Вернулась Татьяна, принесла кастрюлю с супом. По коридору, мягко топая босыми пятками, промчались мальчишки. Им что, им свои дела справлять надо. В дверь, не постучавшись, заглянула соседка, которая учила Антипова, как правильно держать ребенка.
— Хозяйки, — сказала, пытливо оглядывая комнату, — щепотки соли не найдется?
— Дай, дочка, — велела Галина Ивановна, пеленая внучку.
Соседка поблагодарила и закрыла дверь.
— Ну ладно, — сказал Антипов и тяжело поднялся. Хоть и кончался выходной, а усталость не проходила. Он достал припрятанную бутылку водки, оставленную Михаилом, водрузил ее на стол. — Отплакали, бабы. Больше чтобы ни-ни!..
Снова распахнулась дверь, влетела красная от возбуждения и веселья Клава.
— Ой! — воскликнула она. — У нас сегодня праздник?
— Праздник, — сказала Татьяна. — Наши остановили немцев на Кавказе. Разве не слышала?
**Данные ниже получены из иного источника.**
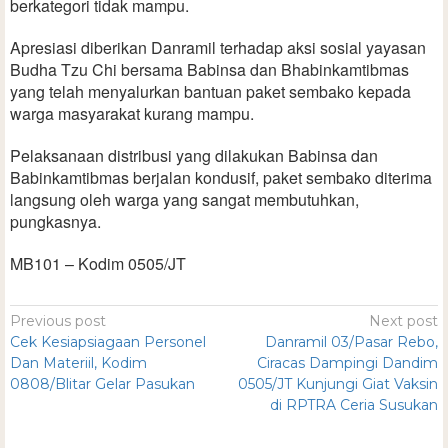
berkategori tidak mampu.
Apresiasi diberikan Danramil terhadap aksi sosial yayasan
Budha Tzu Chi bersama Babinsa dan Bhabinkamtibmas
yang telah menyalurkan bantuan paket sembako kepada
warga masyarakat kurang mampu.
Pelaksanaan distribusi yang dilakukan Babinsa dan
Babinkamtibmas berjalan kondusif, paket sembako diterima
langsung oleh warga yang sangat membutuhkan,
pungkasnya.
MB101 – Kodim 0505/JT
Previous post
Next post
Cek Kesiapsiagaan Personel
Danramil 03/Pasar Rebo,
Dan Materiil, Kodim
Ciracas Dampingi Dandim
0808/Blitar Gelar Pasukan
0505/JT Kunjungi Giat Vaksin
di RPTRA Ceria Susukan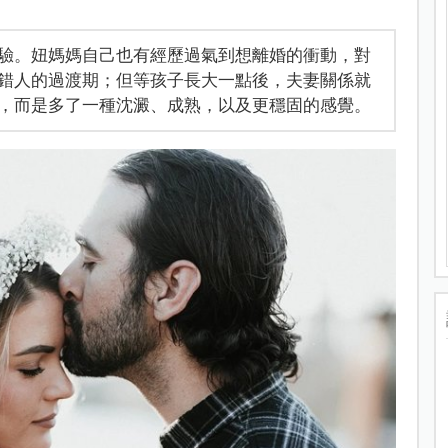
驗。妞媽媽自己也有經歷過氣到想離婚的衝動，對
錯人的過渡期；但等孩子長大一點後，夫妻關係就
，而是多了一種沈澱、成熟，以及更穩固的感覺。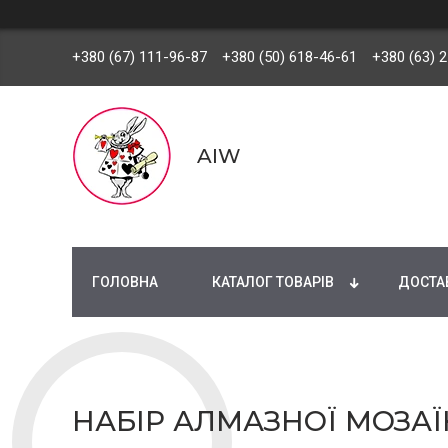
+380 (67) 111-96-87
+380 (50) 618-46-61
+380 (63) 
AIW
ГОЛОВНА
КАТАЛОГ ТОВАРІВ
ДОСТАВ
НАБІР АЛМАЗНОЇ МОЗАЇК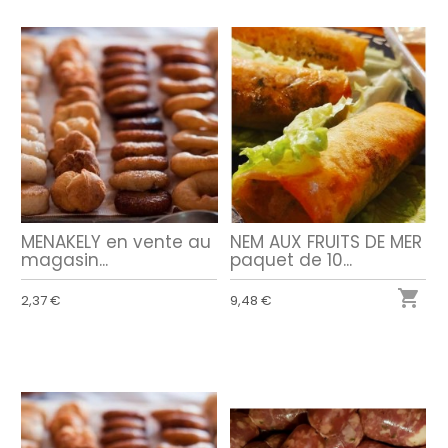
MENAKELY en vente au
NEM AUX FRUITS DE MER
magasin...
paquet de 10...

2,37 €
9,48 €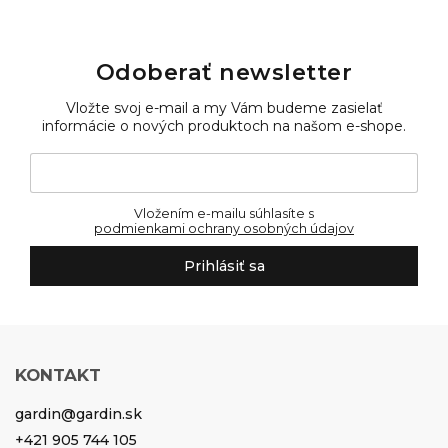
Odoberať newsletter
Vložte svoj e-mail a my Vám budeme zasielať
informácie o nových produktoch na našom e-shope.
Vložením e-mailu súhlasíte s
podmienkami ochrany osobných údajov
Prihlásiť sa
KONTAKT
gardin
@
gardin.sk
+421 905 744 105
— К столу давай! — приказал Захар Михалыч, разливая водку. — Жить будем. — Он посмотрел на внучку. — Вот в ней наша жизнь, за нее и выпьем.
ГЛАВА V
Сломалась Татьяна, не выдержала.
И прежде не была она особенно здоровой и крепкой, а теперь и вовсе сделалась похожей на тень. Худущая, звонкая, хоть смотрись сквозь нее. Двигается, ходит, вроде и делает что-то, но будто и нет ее, а работа, какой занимается, как бы сама собою происходит — Татьяна же только возле присутствует. Или сядет на кровать, возьмет дочку на руки — страшно даже, не уронила бы, всякий раз думает Галина Ивановна, — покачивает и, глядя куда-то в пространство, за окно, где золотистыми звонкими струнами к небу вытянулись сосны, поет, растягивая слова, всегда одну и ту же песню: «Спи, моя радость, усни. В доме погасли огни, рыбки уснули в пруду, птички затихли в саду...»
Не мудрено, что, как и предполагала Галина Ивановна, пропало у Татьяны молоко. Откуда ему и быть, молоку, если не ест почти ничего. Поковыряется вилкой или хлебнет ложку-другую супу и отодвинет тарелку.
— Не хочется, — скажет равнодушно.
Больно и страшно смотреть на нее. И сказать нельзя, — обидчивая стала, не знаешь, с какой стороны подойти. На работе тоже: раньше была внимательная с ранеными, обходительная. Любили ее все за нежность и доброту к людям, и вдруг точно подменили человека — слова ласкового, теплого, которое лучше иного лекарства, не молвит. Молча, нахмурившись делает свое дело. Долг исполняет, не больше...
Через Клаву главный врач госпиталя пригласил к себе Антипова.
— Сам я хирург, уважаемый, — говорил он виновато, — а наш невропатолог настоятельно рекомендует поместить Татьяну Васильевну в специализированную клинику в Свердловске...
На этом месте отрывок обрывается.